DON'T LET THE COLOR OF MY SMOOTHIE FOOL YOU!
A smoothie can be a wonderful, nutrient-dense meal replacement.
While smoothies have become popular, they are more often than not, made incorrectly which will leave you with a sugar-loaded beverage which won’t be doing you any good and will end up leaving you hangry and unsatisfied.
- Fat has little to no effect on blood sugar (this is a good thing!). When eaten with protein and carbs, fat slows down the absorption of these foods, which helps to avoid energy crashes caused by spikes in blood sugar. Fat keeps you satisfied for longer, so you can avoid the post-smoothie hanger.
- Protein works along with fat for satiation and keeps blood sugar steady. Protein is also important to maintaining muscle mass.
- Fiber, like fat, slows down the process of sugar absorption. Fiber also promotes a healthy gut microbiome, and supports detoxification.
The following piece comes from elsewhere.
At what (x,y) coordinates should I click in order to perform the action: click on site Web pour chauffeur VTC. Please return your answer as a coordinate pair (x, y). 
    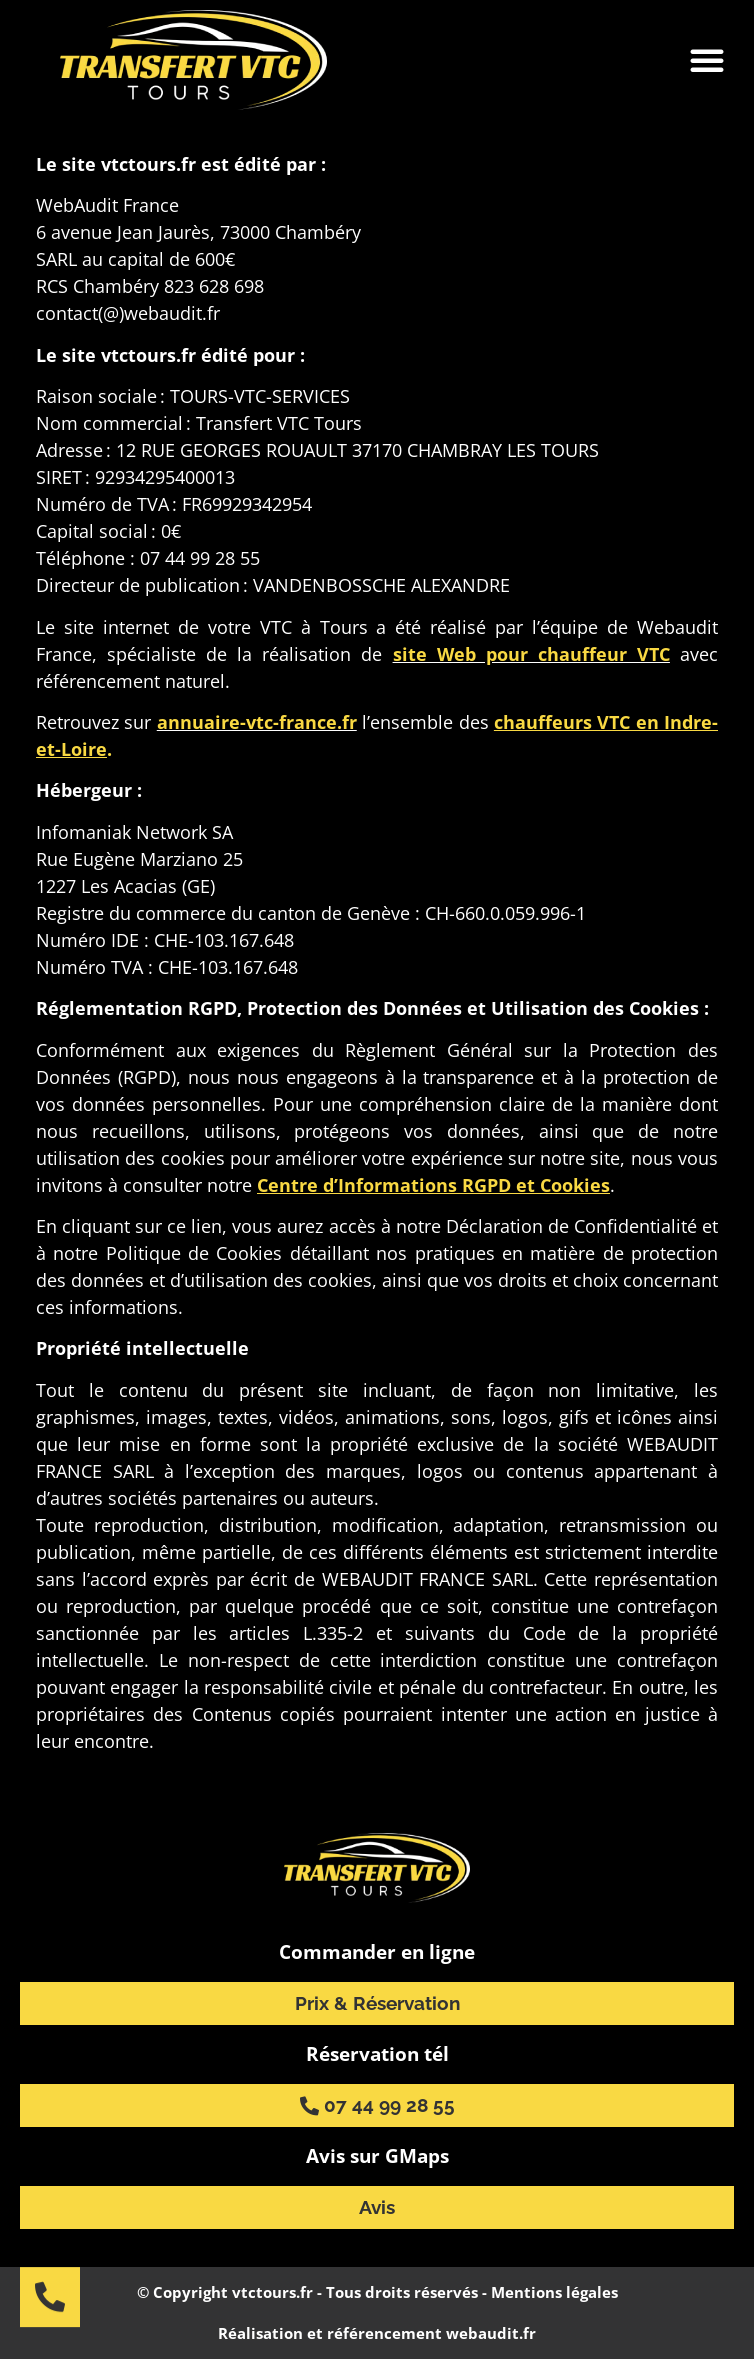     Looking at the image, I should click on (531, 654).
- Leafy greens, plants, veggies, and herbs are all great at adding more fiber, vitamins, minerals, micronutrients, and antioxidants. Remember to mix things up to change up the nutrients you are getting.
- Fresh & Frozen fruits are added for flavor and sweetness along with additional fiber, vitamins, minerals, micronutrients, and antioxidants. Remember less is more. We want to avoid blood sugar spikes.
- Toppings require chewing, and chewing is a good thing when it comes to digestion. Chewing releases salivary enzymes that initiate digestion. Chewing also sends signals to the rest of the digestive system to release digestive enzymes, stomach acid, and other chemical reactions needed to properly break down food and maximize nutrient absorption.